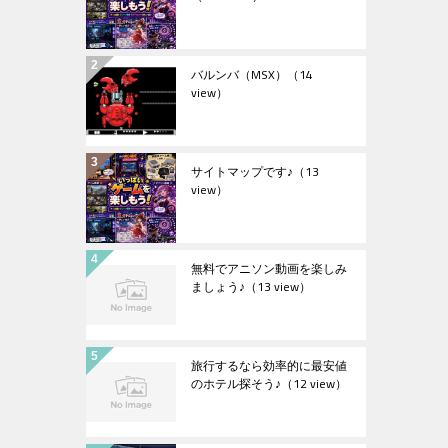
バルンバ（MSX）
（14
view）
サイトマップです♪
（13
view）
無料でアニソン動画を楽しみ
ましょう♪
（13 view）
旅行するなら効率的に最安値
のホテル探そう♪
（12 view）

+ + + + +

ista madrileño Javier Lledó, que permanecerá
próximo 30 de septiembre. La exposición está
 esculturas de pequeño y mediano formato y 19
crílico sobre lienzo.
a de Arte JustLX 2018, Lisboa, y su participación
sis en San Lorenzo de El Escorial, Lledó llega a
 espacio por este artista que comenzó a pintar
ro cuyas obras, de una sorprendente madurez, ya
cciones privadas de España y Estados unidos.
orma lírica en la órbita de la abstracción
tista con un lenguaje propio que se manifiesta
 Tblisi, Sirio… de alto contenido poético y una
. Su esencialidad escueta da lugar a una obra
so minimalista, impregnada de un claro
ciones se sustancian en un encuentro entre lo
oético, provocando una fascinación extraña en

+ + + + +

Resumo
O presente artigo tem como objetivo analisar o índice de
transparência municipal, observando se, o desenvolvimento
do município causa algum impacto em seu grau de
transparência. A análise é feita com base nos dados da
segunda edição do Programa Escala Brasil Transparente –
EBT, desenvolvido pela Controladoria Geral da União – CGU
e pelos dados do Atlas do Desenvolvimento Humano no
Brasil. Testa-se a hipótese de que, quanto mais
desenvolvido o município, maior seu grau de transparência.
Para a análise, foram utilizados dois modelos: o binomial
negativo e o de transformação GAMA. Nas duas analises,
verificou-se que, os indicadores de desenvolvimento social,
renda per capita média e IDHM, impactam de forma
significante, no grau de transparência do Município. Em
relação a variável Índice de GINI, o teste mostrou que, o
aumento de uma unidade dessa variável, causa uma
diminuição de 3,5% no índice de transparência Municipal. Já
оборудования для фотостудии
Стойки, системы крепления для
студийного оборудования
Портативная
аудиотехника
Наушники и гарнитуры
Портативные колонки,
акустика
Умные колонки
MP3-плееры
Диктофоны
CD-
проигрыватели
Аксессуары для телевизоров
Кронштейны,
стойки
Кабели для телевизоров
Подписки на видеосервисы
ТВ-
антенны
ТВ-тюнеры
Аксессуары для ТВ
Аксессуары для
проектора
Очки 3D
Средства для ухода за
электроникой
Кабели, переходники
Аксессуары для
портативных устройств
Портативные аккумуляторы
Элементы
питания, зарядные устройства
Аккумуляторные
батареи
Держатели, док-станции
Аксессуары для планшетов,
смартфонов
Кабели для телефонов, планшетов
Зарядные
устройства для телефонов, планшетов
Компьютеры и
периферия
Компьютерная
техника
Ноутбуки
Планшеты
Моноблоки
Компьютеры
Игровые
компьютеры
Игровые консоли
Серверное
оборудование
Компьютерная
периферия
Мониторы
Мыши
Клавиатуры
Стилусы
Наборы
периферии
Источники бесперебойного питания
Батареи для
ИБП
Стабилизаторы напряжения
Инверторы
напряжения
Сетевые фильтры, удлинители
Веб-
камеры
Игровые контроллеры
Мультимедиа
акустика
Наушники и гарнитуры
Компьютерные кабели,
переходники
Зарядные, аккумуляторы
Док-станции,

+ + + + +

Filter the entries down to the lines that hold "аккумуляторы". Copy those lines.

Портативные аккумуляторы
Зарядные, аккумуляторы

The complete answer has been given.